QuickBooks Online integration pushes a labor-cost summary from Timely into QuickBooks per pay period, so your bookkeeper sees scheduled labor cost as a line item without re-entering anything from a spreadsheet.
Connecting
Settings → Integrations → QuickBooks → Connect.
OAuth flow asks for:
- Read company info
- Read + write journal entries
- Read employees / vendors
Once connected, you'll see the connection status with the QBO company name.
What gets pushed
For a given pay period, Timely produces a journal entry with:
- Total labor cost — sum across all employees in the period
- Per-location split — one line per location if you have multiple
- Optional per-tag split — group by employee tags (Bartender, Server, etc.) for finer GL coding
The entry hits whatever expense + payable accounts you've mapped in the QuickBooks integration settings (defaults to a sensible "Wages & Salaries" expense + a "Wages payable" liability).
Pushing
Settings → Integrations → QuickBooks → Push to QuickBooks.
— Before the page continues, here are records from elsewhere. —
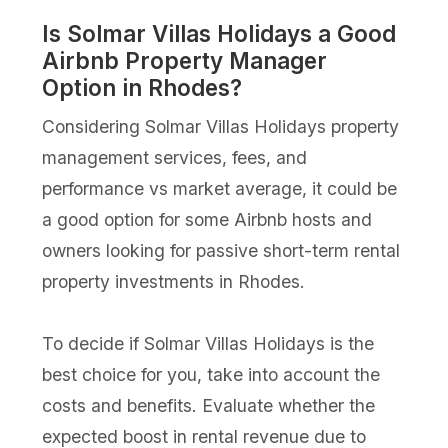
Is Solmar Villas Holidays a Good
Airbnb Property Manager
Option in Rhodes?
Considering Solmar Villas Holidays property
management services, fees, and
performance vs market average, it could be
a good option for some Airbnb hosts and
owners looking for passive short-term rental
property investments in Rhodes.
To decide if Solmar Villas Holidays is the
best choice for you, take into account the
costs and benefits. Evaluate whether the
expected boost in rental revenue due to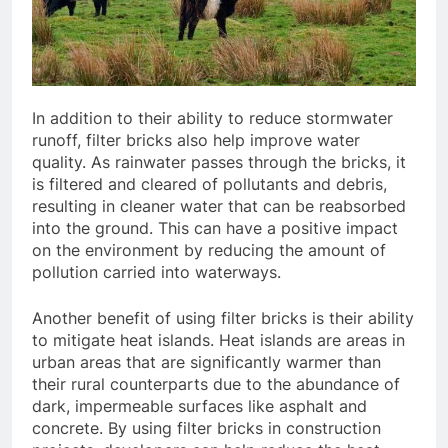
In addition to their ability to reduce stormwater
runoff, filter bricks also help improve water
quality. As rainwater passes through the bricks, it
is filtered and cleared of pollutants and debris,
resulting in cleaner water that can be reabsorbed
into the ground. This can have a positive impact
on the environment by reducing the amount of
pollution carried into waterways.
Another benefit of using filter bricks is their ability
to mitigate heat islands. Heat islands are areas in
urban areas that are significantly warmer than
their rural counterparts due to the abundance of
dark, impermeable surfaces like asphalt and
concrete. By using filter bricks in construction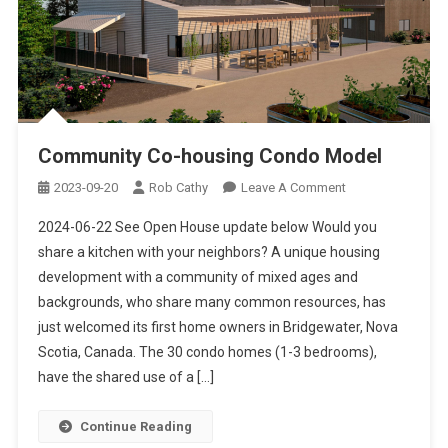
Community Co-housing Condo Model
On
2023-09-20
Rob Cathy
Leave A Comment
Community
2024-06-22 See Open House update below Would you
Co-
share a kitchen with your neighbors? A unique housing
Housing
development with a community of mixed ages and
Condo
backgrounds, who share many common resources, has
Model
just welcomed its first home owners in Bridgewater, Nova
Scotia, Canada. The 30 condo homes (1-3 bedrooms),
have the shared use of a […]
Continue Reading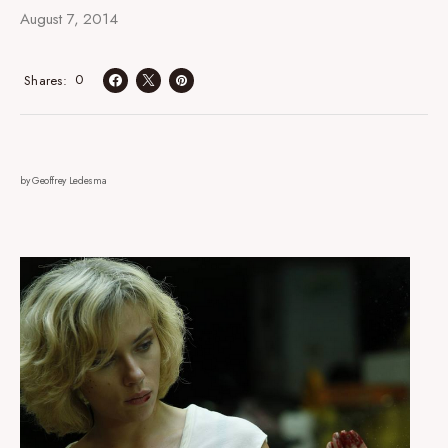
August 7, 2014
0
Shares
by Geoffrey Ledesma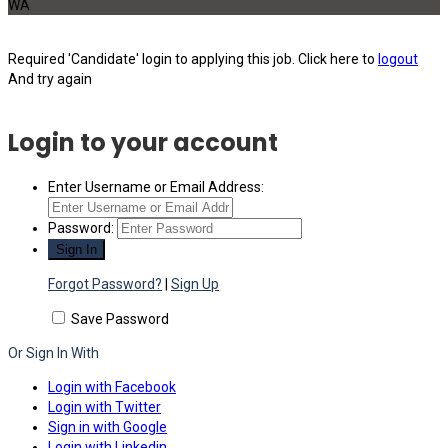
WA
Required 'Candidate' login to applying this job.
Click here to
logout
And try again
Login to your account
Enter Username or Email Address:
Password:
Forgot Password?
|
Sign Up
Save Password
Or Sign In With
Login with Facebook
Login with Twitter
Sign in with Google
Login with Linkedin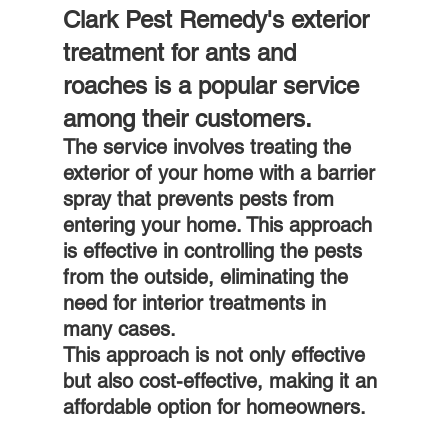
Clark Pest Remedy's exterior 
treatment for ants and 
roaches is a popular service 
among their customers.
The service involves treating the 
exterior of your home with a barrier 
spray that prevents pests from 
entering your home. This approach 
is effective in controlling the pests 
from the outside, eliminating the 
need for interior treatments in 
many cases. 
This approach is not only effective 
but also cost-effective, making it an 
affordable option for homeowners.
Pick the pay period (defaults to the most recently closed week). Preview screen shows:
- The pay period dates
- Total labor cost
- Per-location and per-tag breakdowns
- The proposed journal entry lines
Confirm and the entry posts to QuickBooks. The push is idempotent — Timely tracks which periods have been pushed and prevents accidental double-posting.
Re-pushing a period
Sometimes the schedule changes after you push (e.g., a no-show led to coverage you didn't expect, and you went back and updated the schedule). Re-push the same period:
- Timely diffs against the last-push state
- Lines that didn't change are skipped
- Adjusted lines are PUT'd to QuickBooks with the original journal entry ID, so QBO updates in place — no duplicate entries
Account mapping
Settings → Integrations → QuickBooks → Account mapping. Configure:
- Wages expense account — where labor cost hits the P&L
- Wages payable account — the liability side of the entry
- Per-location account override — useful when each location has its own GL code
- Per-tag account override — for orgs that track Bartender vs. Server labor on separate lines
Defaults work for most single-location orgs. Multi-location orgs typically want at least the per-location override set up before the first push.
What this isn't
- Not a payroll integration — for actually paying employees, use Gusto (which pushes hours to Gusto, then Gusto runs payroll). QuickBooks here is purely for accounting visibility, not payroll execution.
- Not bi-directional — Timely pushes to QBO; nothing flows the other way.
- Not real-time — pushes are manual (per pay period). There's no auto-sync.
Disconnecting
Settings → Integrations → QuickBooks → Disconnect. Stops future pushes; existing journal entries in QBO remain (they're QuickBooks's records now, not ours to remove). Reconnect any time to resume pushing.